Energy expert predicts problems ahead for Eskom

Energy analyst and MD at EE Business Intelligence, Chris Yelland spoke with eNCA's Jeremy Maggs. Courtesy of #DStv403

JOHANNESBURG - Eskom has implemented Stage 2 load-shedding this week.

Just over 45 percent of Eskom's generation capacity has not been available for service, according to energy analyst and MD at EE Business Intelligence, Chris Yelland.

"South Africa has about 14,000 MW generation capacity, but 45 percent of this is not available for service for a number of different reasons," Yelland said.
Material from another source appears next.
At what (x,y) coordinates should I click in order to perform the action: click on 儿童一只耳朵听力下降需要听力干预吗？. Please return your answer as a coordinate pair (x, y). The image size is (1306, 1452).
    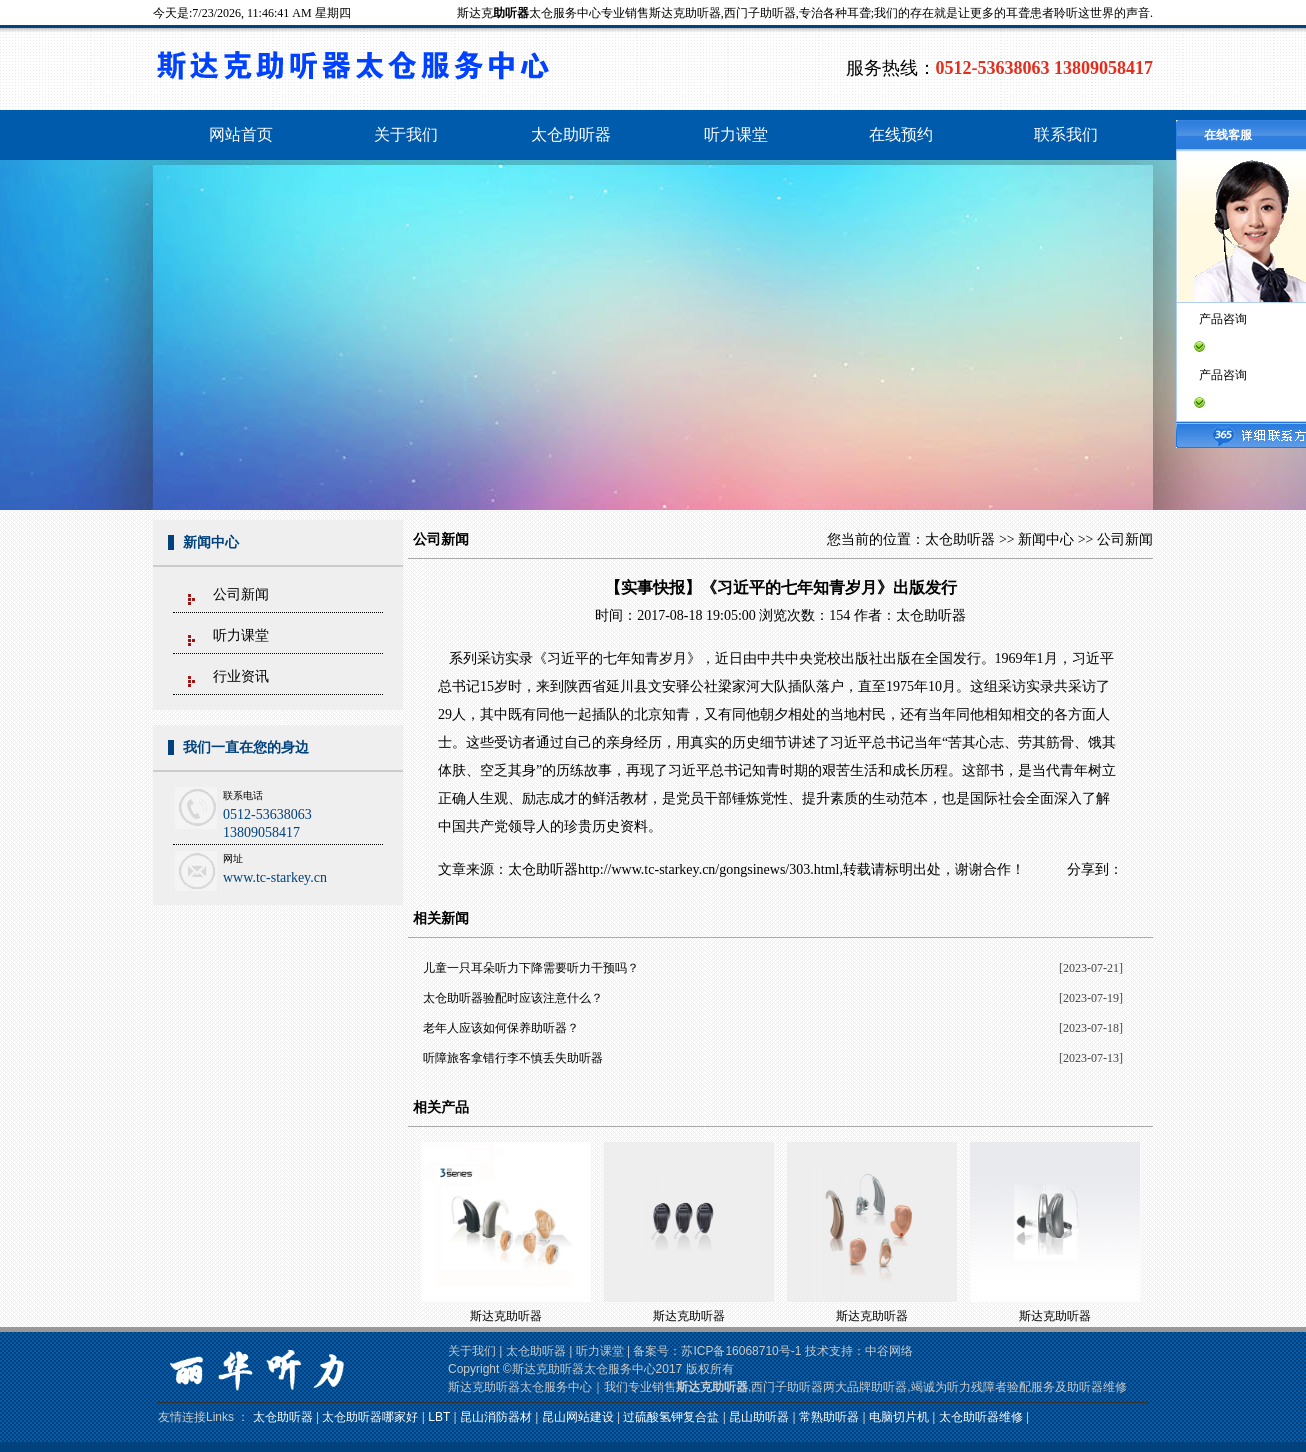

READ: Eskom to implement Stage 2 load-shedding

"The first being that, at this time, in summer Eskom uses the opportunity of lower than usual electricity demand to do a lot more maintenance than in the winter months.

"This is what we call 'planned outages' and then we have so-called 'unplanned outages' which are break downs of plants that were not expected."

Yelland said one of Koeberg's units is down, and taking 100 MW out of service unexpectedly leads to very high levels of so-called "unplanned outages" of about 8,000 MW.

READ: Eskom announces load-reduction

"About 20 percent of the fleet is down for this purpose against a target of about 10 percent," he said.

"Lastly, we have what is called 'other outages'. Other outages are generally outages beyond the control of Eskom. For some reason (which I'm not quite sure of) three units at Camden are out of service as a result of the ash dam being full and Eskom cannot run this plant at full load.

"A number of units are out and that is classified as other outage factors.

"The combination of the three is leading to a situation where supply is inadequate to meet demand, even though demand is very low at this time of the year and it's rising now as the country wakes up after the Christmas shutdown, so I think we can expect problems ahead," Yelland said.